So far, so good. We are using docker containers (also running the tyk dashboard, gateway and pump in docker containers) and often start and stop them for development purposes. It seems the tyk gateway does not remember the previously issued certificate and asks LE for a new certificate every time the tyk gateway is started. This causes LE rate limiting to kick in (Rate Limits - Let's Encrypt) which denies reissuing certificates (up to one week after 5 successful certificates were issued).

This behavior is mentioned in //tyk.io/docs/basic-config-and-security/security/tls-and-ssl/ where it says:

Certificates are generated by one Gateway and then shared, via an encrypted Redis key, with other Tyk nodes. Tyk with LE support is limited by LE’s rate limits, so while certificates are backed up and generated and can be re-used, over-use of the feature can cause the service to stop working.

We are using persistent redis with the appendonly yes option to produce a appendonly.aof file. But the tyk gateway reports the following on startup and doesn’t seem to read the certificate from redis store:

time="Jun 19 15:59:45" level=info msg="Control API hostname set: cs-test.greenliff.com" 
time="Jun 19 15:59:45" level=info msg="Initialising Tyk REST API Endpoints" 
time="Jun 19 15:59:45" level=error msg="Could not EXPIRE key: LOADING Redis is loading the dataset in memory" 
time="Jun 19 15:59:45" level=info msg="Starting Poller" 
time="Jun 19 15:59:45" level=info msg="--> Using SSL LE (https)" 
time="Jun 19 15:59:45" level=warning msg="[SSL] --> No SSL backup: Key not found" 
time="Jun 19 15:59:45" level=info msg="Setting up Server" 
time="Jun 19 15:59:45" level=info msg="Registering node."

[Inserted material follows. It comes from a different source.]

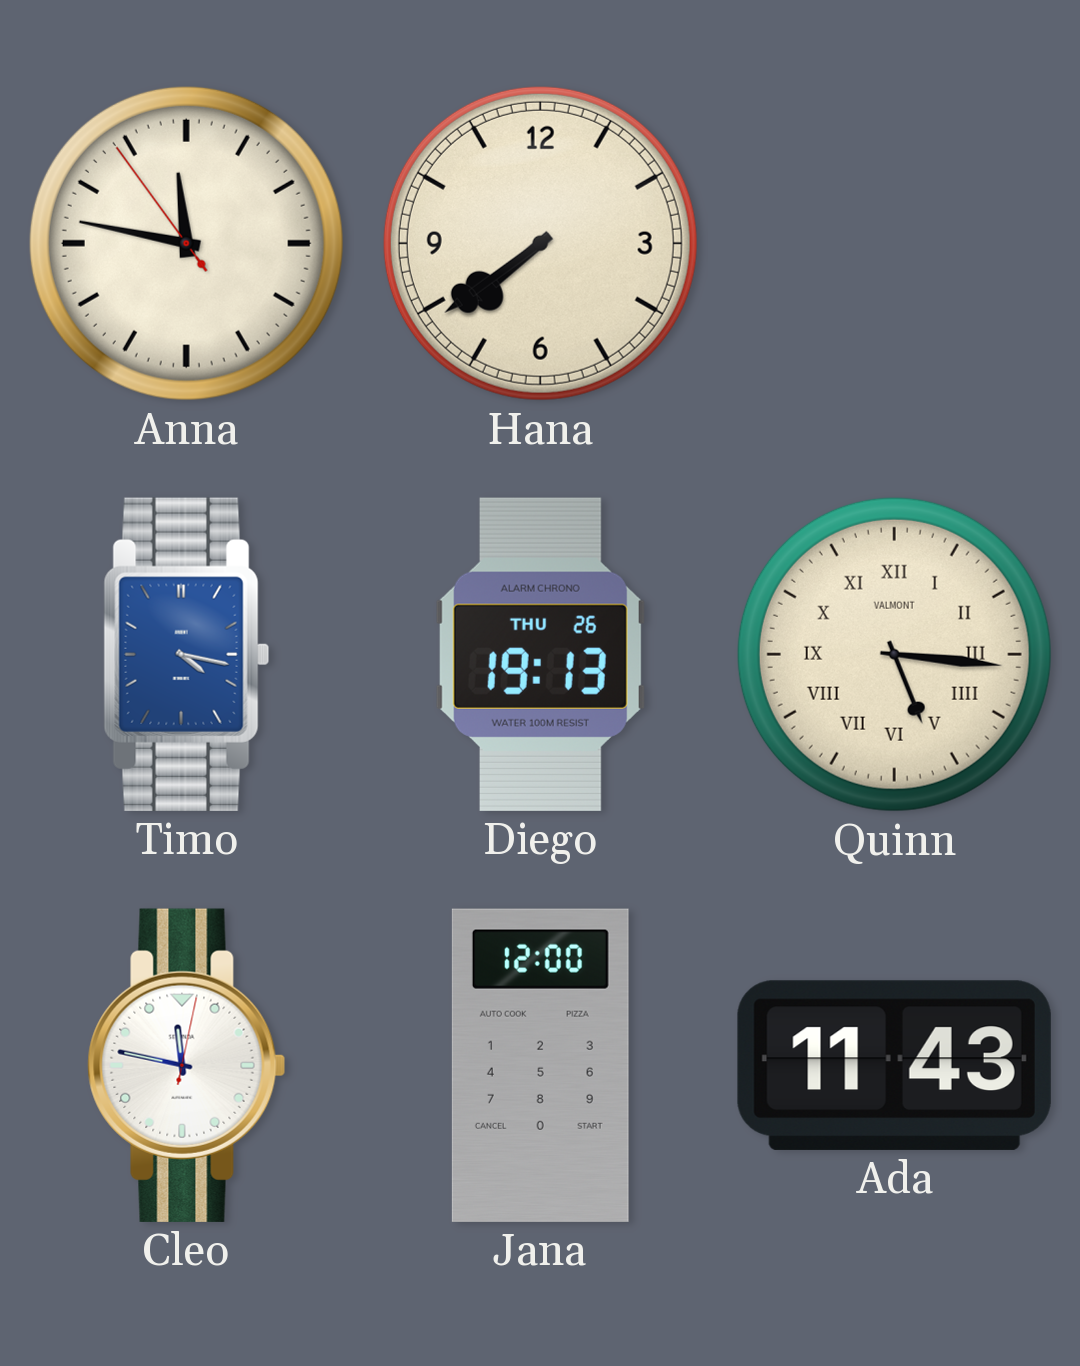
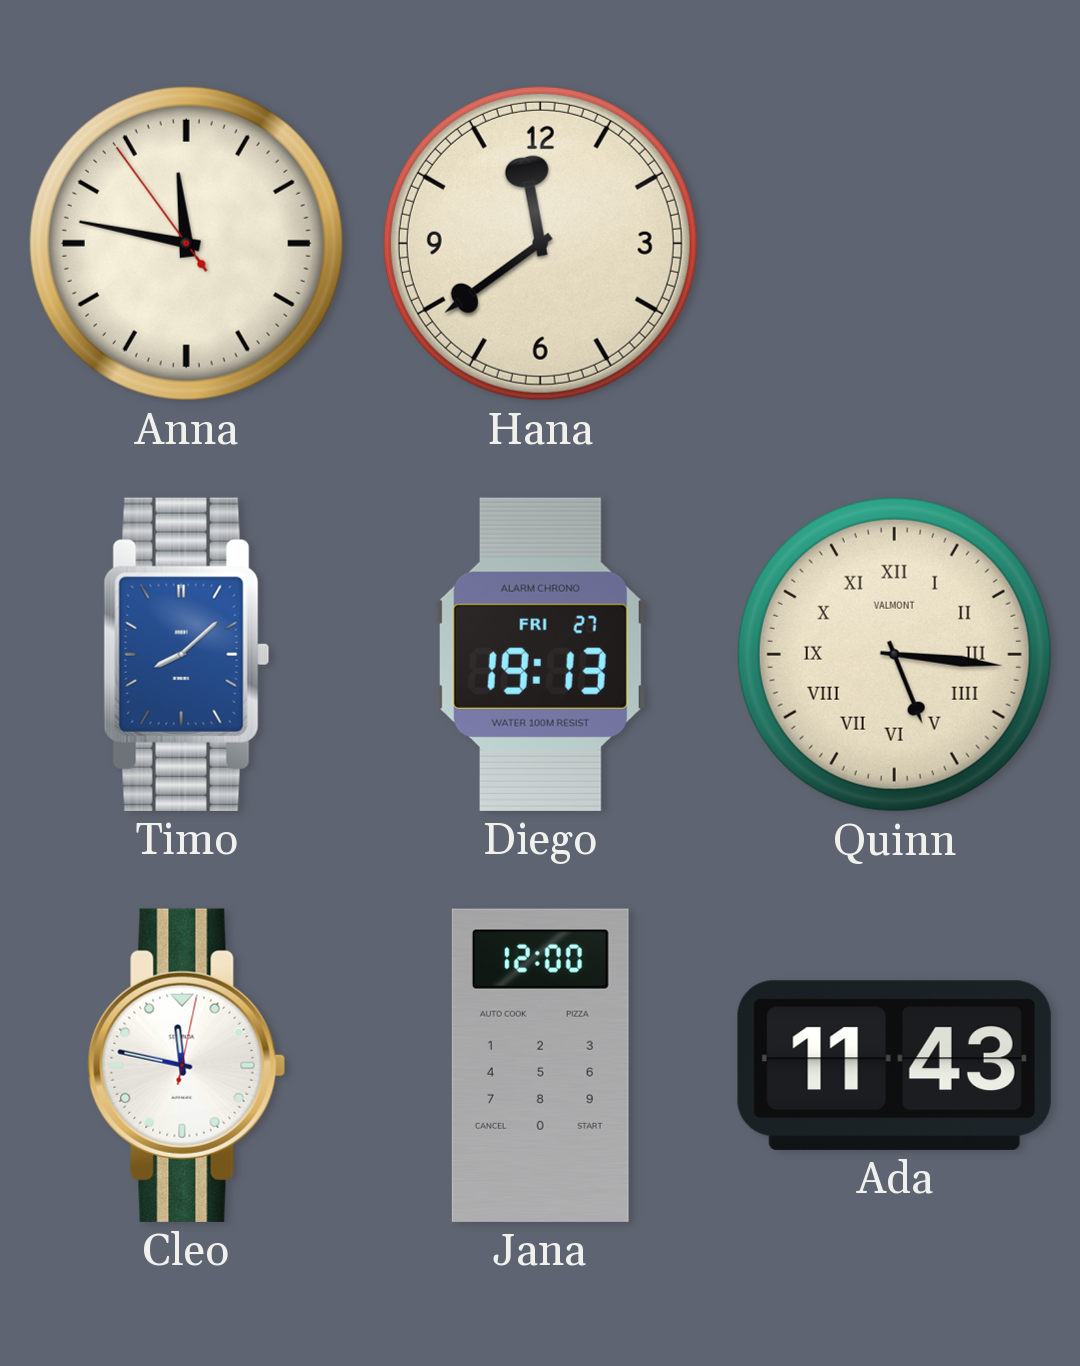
Hana: 7:39 -> 11:39
Timo: 4:17 -> 8:08
Diego date: THU 26 -> FRI 27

We can’t seem to find a way to persist certificates for re-use across restarts of the tyk gateway. Is this possible and if yes, how?

Thank you in advance,
Alexander Houben

Kos · June 20, 2017, 9:14am

Hi Alexander,

can you share your tyk.conf ?

Thanks,
Kos @ Tyk Support Team

ahouben · June 20, 2017, 9:42am

Sure, here’s the tyk.conf:

{
    "listen_port": 8080,
    "secret": "<secret>",
    "node_secret": "<node_secret>",
    "template_path": "/opt/tyk-gateway/templates",
    "tyk_js_path": "/opt/tyk-gateway/js/tyk.js",
    "middleware_path": "/opt/tyk-gateway/middleware",
    "use_db_app_configs": true,
    "db_app_conf_options": {
        "connection_string": "http://tyk_dashboard:3000",
        "node_is_segmented": false,
        "tags": ["test2"]
    },
    "app_path": "/opt/tyk-gateway/apps/",
    "storage": {
        "type": "redis",
        "host": "redis",
        "port": 6379,
        "username": "",
        "password": "",
        "database": 0,
        "optimisation_max_idle": 100
    },
    "enable_analytics": true,
    "analytics_config": {
        "type": "mongo",
        "csv_dir": "/tmp",
        "mongo_url": "",
        "mongo_db_name": "",
        "mongo_collection": "",
        "purge_delay": -1,
        "ignored_ips": []
    },
    "health_check": {
        "enable_health_checks": true,
        "health_check_value_timeouts": 60
    },
    "optimisations_use_async_session_write": true,
    "enable_non_transactional_rate_limiter": true,
    "enable_sentinel_rate_limiter": false,
    "allow_master_keys": false,
    "policies": {
        "policy_source": "service",
        "policy_connection_string": "http://tyk_dashboard:3000",
        "policy_record_name": "tyk_policies"
    },
    "hash_keys": true,
    "close_connections": true,
    "allow_insecure_configs": true,
     "coprocess_options": {
        "enable_coprocess": false,
        "coprocess_grpc_server": ""
    },
    "enable_bundle_downloader": true,
    "bundle_base_url": "",
    "global_session_lifetime": 100,
    "force_global_session_lifetime": false,
    "max_idle_connections_per_host": 100,
    "http_server_options": {
        "use_ssl_le": true,
        "server_name": "cs-test.greenliff.com"
    },
    "hostname": "cs-test.greenliff.com"
}

Martin · June 20, 2017, 10:44am

This looks like a redis config issue to me - if the driver is spitting out errors like that there may be something wrong.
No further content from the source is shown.